See, in Kigali, we have hawkers and street vendors all over town who operate unbothered, except they represent the interests of big telephone, banks, water and electricity companies. As for hardworking single mothers trying to raise two, at times three children on their own, they are victims to daily bother from all sorts of city kings and kinglets.

You see, when faced with intractable, complex socio-economic questions, states tend to use the easiest tool at their disposal, which is legislation. However, people do not graduate from informal to formal sector by a stroke of pen on paper, nor the sight of ubiquitous men in uniform. Sex workers wouldn’t have abandoned sex work because parliament said it is bad.

People in precarity aren’t usually there by choice. Societal issues are only addressed by societal solutions.

To be fair, it isn’t that the city isn’t offering alternatives. A number of nice little marketplaces for former street vendors have just been built around Kigali. Not least, the Ubudehe and Sacco — poverty graduation schemes — have helped access to micro-loans and growth for many former street vendors. However if there is still demand for street vending, then there must be a non-coercive, convenient response. Law and fines are ridiculous. Street vending is an honourable job; it is not at all criminal.

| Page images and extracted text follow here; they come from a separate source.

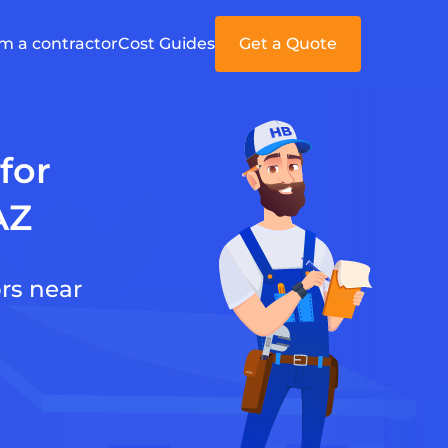
'm a contractor
Cost Guides
Get a Quote
for
AZ
rs near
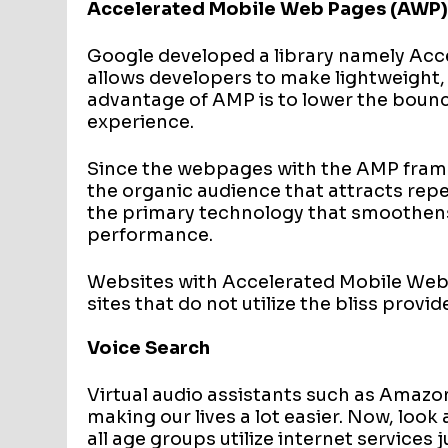
Accelerated Mobile Web Pages (AWP
Google developed a library namely Ac
allows developers to make lightweight,
advantage of AMP is to lower the bounc
experience.
Since the webpages with the AMP framew
the organic audience that attracts repea
the primary technology that smoothens
performance.
Websites with Accelerated Mobile Web p
sites that do not utilize the bliss provi
Voice Search
Virtual audio assistants such as Amazo
making our lives a lot easier. Now, look
all age groups utilize internet service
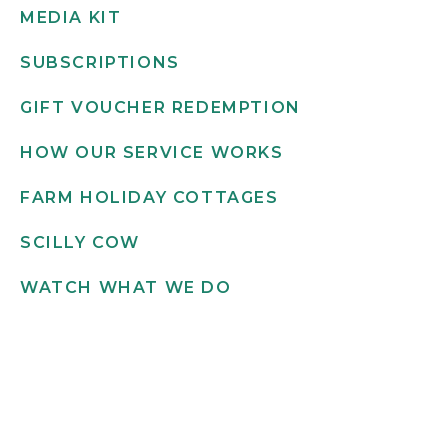
MEDIA KIT
SUBSCRIPTIONS
GIFT VOUCHER REDEMPTION
HOW OUR SERVICE WORKS
FARM HOLIDAY COTTAGES
SCILLY COW
WATCH WHAT WE DO
Get in touch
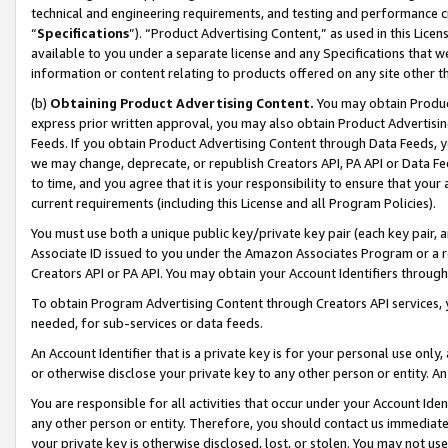
technical and engineering requirements, and testing and performance cri
“
Specifications
”). “Product Advertising Content,” as used in this Lic
available to you under a separate license and any Specifications that we
information or content relating to products offered on any site other 
(b)
Obtaining Product Advertising Content.
You may obtain Product
express prior written approval, you may also obtain Product Advertisi
Feeds. If you obtain Product Advertising Content through Data Feeds, yo
we may change, deprecate, or republish Creators API, PA API or Data Fee
to time, and you agree that it is your responsibility to ensure that your
current requirements (including this License and all Program Policies).
You must use both a unique public key/private key pair (each key pair, a
Associate ID issued to you under the Amazon Associates Program or a r
Creators API or PA API. You may obtain your Account Identifiers through
To obtain Program Advertising Content through Creators API services, y
needed, for sub-services or data feeds.
An Account Identifier that is a private key is for your personal use only,
or otherwise disclose your private key to any other person or entity. An A
You are responsible for all activities that occur under your Account Ide
any other person or entity. Therefore, you should contact us immediate
your private key is otherwise disclosed, lost, or stolen. You may not u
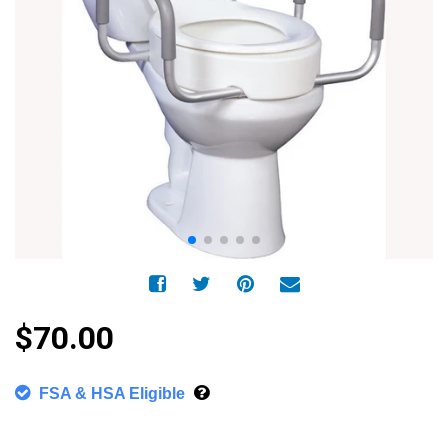
$70.00
FSA & HSA Eligible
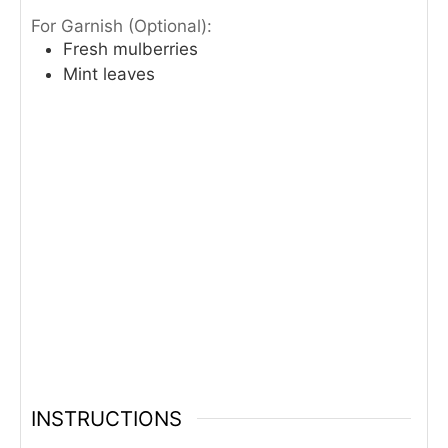
For Garnish (Optional):
Fresh mulberries
Mint leaves
INSTRUCTIONS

Throughout history informal trading has raised families, sent children to school and ensured social stability. The young Tunisian who set himself on fire was a university graduate, yet a street vendor.

All in all socio-economic rights are subject to progressive realisation. The urge for city modernity too, must be subjected to progressive realisation; at the pace of its residents.

I was rooting for the Car-free Zone, because I hoped it’d be the place for colourful open markets and magic tricks, like in every city in the world, I was wrong. To those who lived in the areas mentioned above, the cat and mouse chase between agents of order and hawkers today, is the same that was experienced by sex workers then.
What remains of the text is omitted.